▶ WHAT THIS TASK INVOLVES
Exactly as they appear, set down all of the records.

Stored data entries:
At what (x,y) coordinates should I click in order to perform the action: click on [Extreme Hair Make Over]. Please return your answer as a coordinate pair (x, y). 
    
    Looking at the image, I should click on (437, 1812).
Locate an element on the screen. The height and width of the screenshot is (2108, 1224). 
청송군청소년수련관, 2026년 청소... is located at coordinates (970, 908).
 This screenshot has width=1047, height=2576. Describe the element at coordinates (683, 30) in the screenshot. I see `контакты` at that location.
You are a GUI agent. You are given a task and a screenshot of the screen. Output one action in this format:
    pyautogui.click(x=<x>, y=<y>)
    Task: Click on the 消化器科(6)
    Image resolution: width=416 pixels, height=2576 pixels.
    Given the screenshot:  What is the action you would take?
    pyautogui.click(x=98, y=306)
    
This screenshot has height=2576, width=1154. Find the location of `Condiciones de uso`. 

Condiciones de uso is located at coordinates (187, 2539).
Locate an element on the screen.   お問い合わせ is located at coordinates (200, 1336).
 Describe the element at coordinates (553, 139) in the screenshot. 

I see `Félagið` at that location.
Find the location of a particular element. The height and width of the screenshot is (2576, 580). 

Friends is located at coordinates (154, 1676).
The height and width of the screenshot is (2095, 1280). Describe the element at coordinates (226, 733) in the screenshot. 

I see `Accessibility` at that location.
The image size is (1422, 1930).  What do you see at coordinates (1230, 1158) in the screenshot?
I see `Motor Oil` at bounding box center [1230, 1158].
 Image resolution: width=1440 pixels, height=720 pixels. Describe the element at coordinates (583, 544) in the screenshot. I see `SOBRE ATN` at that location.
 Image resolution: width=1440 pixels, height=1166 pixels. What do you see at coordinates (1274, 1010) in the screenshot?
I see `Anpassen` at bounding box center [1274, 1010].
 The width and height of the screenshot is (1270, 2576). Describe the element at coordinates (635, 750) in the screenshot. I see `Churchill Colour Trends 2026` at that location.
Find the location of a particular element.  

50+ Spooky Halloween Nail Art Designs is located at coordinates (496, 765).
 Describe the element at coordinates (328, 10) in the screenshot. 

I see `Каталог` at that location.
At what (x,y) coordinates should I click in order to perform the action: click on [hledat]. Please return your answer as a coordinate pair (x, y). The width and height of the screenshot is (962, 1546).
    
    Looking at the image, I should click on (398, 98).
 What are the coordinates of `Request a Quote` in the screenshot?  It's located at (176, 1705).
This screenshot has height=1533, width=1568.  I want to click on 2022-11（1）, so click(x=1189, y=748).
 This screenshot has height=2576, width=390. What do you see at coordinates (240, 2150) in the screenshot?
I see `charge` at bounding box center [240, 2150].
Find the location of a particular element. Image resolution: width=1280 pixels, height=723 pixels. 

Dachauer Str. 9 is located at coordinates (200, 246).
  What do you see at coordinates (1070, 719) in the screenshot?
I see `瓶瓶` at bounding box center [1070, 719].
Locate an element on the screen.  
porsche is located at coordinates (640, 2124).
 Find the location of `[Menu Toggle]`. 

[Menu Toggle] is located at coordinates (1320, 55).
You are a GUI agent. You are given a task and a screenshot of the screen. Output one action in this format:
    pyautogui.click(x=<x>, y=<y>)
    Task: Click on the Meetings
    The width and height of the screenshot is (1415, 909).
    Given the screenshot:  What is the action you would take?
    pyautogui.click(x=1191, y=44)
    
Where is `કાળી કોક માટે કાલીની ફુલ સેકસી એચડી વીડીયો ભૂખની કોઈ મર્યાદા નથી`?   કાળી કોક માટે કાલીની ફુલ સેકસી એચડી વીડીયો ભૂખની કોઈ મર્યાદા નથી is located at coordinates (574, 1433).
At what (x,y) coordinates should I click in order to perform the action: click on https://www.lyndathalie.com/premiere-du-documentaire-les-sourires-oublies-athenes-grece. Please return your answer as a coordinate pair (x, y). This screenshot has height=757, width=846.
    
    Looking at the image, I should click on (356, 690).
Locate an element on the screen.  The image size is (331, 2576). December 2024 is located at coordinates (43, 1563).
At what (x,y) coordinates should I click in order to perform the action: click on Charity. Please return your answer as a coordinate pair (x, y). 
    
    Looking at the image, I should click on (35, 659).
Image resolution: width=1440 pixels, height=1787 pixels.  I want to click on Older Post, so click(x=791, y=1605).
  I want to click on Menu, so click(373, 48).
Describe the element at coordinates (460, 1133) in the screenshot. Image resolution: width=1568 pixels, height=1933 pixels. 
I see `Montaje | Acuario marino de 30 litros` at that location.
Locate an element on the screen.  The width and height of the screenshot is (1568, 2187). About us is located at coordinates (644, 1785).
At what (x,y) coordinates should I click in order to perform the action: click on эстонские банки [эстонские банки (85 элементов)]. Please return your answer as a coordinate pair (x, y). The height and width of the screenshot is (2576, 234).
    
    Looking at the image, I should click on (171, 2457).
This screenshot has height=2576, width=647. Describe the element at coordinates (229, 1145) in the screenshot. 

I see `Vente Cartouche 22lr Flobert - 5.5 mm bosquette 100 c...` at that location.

▶ RESPONSE AREA
At what (x,y) coordinates should I click in order to perform the action: click on [Extreme Hair Make Over]. Please return your answer as a coordinate pair (x, y). 
    
    Looking at the image, I should click on (437, 1812).
Locate an element on the screen. The height and width of the screenshot is (2108, 1224). 
청송군청소년수련관, 2026년 청소... is located at coordinates (970, 908).
 This screenshot has width=1047, height=2576. Describe the element at coordinates (683, 30) in the screenshot. I see `контакты` at that location.
You are a GUI agent. You are given a task and a screenshot of the screen. Output one action in this format:
    pyautogui.click(x=<x>, y=<y>)
    Task: Click on the 消化器科(6)
    Image resolution: width=416 pixels, height=2576 pixels.
    Given the screenshot:  What is the action you would take?
    pyautogui.click(x=98, y=306)
    
This screenshot has height=2576, width=1154. Find the location of `Condiciones de uso`. 

Condiciones de uso is located at coordinates (187, 2539).
Locate an element on the screen.   お問い合わせ is located at coordinates (200, 1336).
 Describe the element at coordinates (553, 139) in the screenshot. 

I see `Félagið` at that location.
Find the location of a particular element. The height and width of the screenshot is (2576, 580). 

Friends is located at coordinates (154, 1676).
The height and width of the screenshot is (2095, 1280). Describe the element at coordinates (226, 733) in the screenshot. 

I see `Accessibility` at that location.
The image size is (1422, 1930).  What do you see at coordinates (1230, 1158) in the screenshot?
I see `Motor Oil` at bounding box center [1230, 1158].
 Image resolution: width=1440 pixels, height=720 pixels. Describe the element at coordinates (583, 544) in the screenshot. I see `SOBRE ATN` at that location.
 Image resolution: width=1440 pixels, height=1166 pixels. What do you see at coordinates (1274, 1010) in the screenshot?
I see `Anpassen` at bounding box center [1274, 1010].
 The width and height of the screenshot is (1270, 2576). Describe the element at coordinates (635, 750) in the screenshot. I see `Churchill Colour Trends 2026` at that location.
Find the location of a particular element.  

50+ Spooky Halloween Nail Art Designs is located at coordinates (496, 765).
 Describe the element at coordinates (328, 10) in the screenshot. 

I see `Каталог` at that location.
At what (x,y) coordinates should I click in order to perform the action: click on [hledat]. Please return your answer as a coordinate pair (x, y). The width and height of the screenshot is (962, 1546).
    
    Looking at the image, I should click on (398, 98).
 What are the coordinates of `Request a Quote` in the screenshot?  It's located at (176, 1705).
This screenshot has height=1533, width=1568.  I want to click on 2022-11（1）, so click(x=1189, y=748).
 This screenshot has height=2576, width=390. What do you see at coordinates (240, 2150) in the screenshot?
I see `charge` at bounding box center [240, 2150].
Find the location of a particular element. Image resolution: width=1280 pixels, height=723 pixels. 

Dachauer Str. 9 is located at coordinates (200, 246).
  What do you see at coordinates (1070, 719) in the screenshot?
I see `瓶瓶` at bounding box center [1070, 719].
Locate an element on the screen.  
porsche is located at coordinates (640, 2124).
 Find the location of `[Menu Toggle]`. 

[Menu Toggle] is located at coordinates (1320, 55).
You are a GUI agent. You are given a task and a screenshot of the screen. Output one action in this format:
    pyautogui.click(x=<x>, y=<y>)
    Task: Click on the Meetings
    The width and height of the screenshot is (1415, 909).
    Given the screenshot:  What is the action you would take?
    pyautogui.click(x=1191, y=44)
    
Where is `કાળી કોક માટે કાલીની ફુલ સેકસી એચડી વીડીયો ભૂખની કોઈ મર્યાદા નથી`?   કાળી કોક માટે કાલીની ફુલ સેકસી એચડી વીડીયો ભૂખની કોઈ મર્યાદા નથી is located at coordinates (574, 1433).
At what (x,y) coordinates should I click in order to perform the action: click on https://www.lyndathalie.com/premiere-du-documentaire-les-sourires-oublies-athenes-grece. Please return your answer as a coordinate pair (x, y). This screenshot has height=757, width=846.
    
    Looking at the image, I should click on (356, 690).
Locate an element on the screen.  The image size is (331, 2576). December 2024 is located at coordinates (43, 1563).
At what (x,y) coordinates should I click in order to perform the action: click on Charity. Please return your answer as a coordinate pair (x, y). 
    
    Looking at the image, I should click on (35, 659).
Image resolution: width=1440 pixels, height=1787 pixels.  I want to click on Older Post, so click(x=791, y=1605).
  I want to click on Menu, so click(373, 48).
Describe the element at coordinates (460, 1133) in the screenshot. Image resolution: width=1568 pixels, height=1933 pixels. 
I see `Montaje | Acuario marino de 30 litros` at that location.
Locate an element on the screen.  The width and height of the screenshot is (1568, 2187). About us is located at coordinates (644, 1785).
At what (x,y) coordinates should I click in order to perform the action: click on эстонские банки [эстонские банки (85 элементов)]. Please return your answer as a coordinate pair (x, y). The height and width of the screenshot is (2576, 234).
    
    Looking at the image, I should click on (171, 2457).
This screenshot has height=2576, width=647. Describe the element at coordinates (229, 1145) in the screenshot. 

I see `Vente Cartouche 22lr Flobert - 5.5 mm bosquette 100 c...` at that location.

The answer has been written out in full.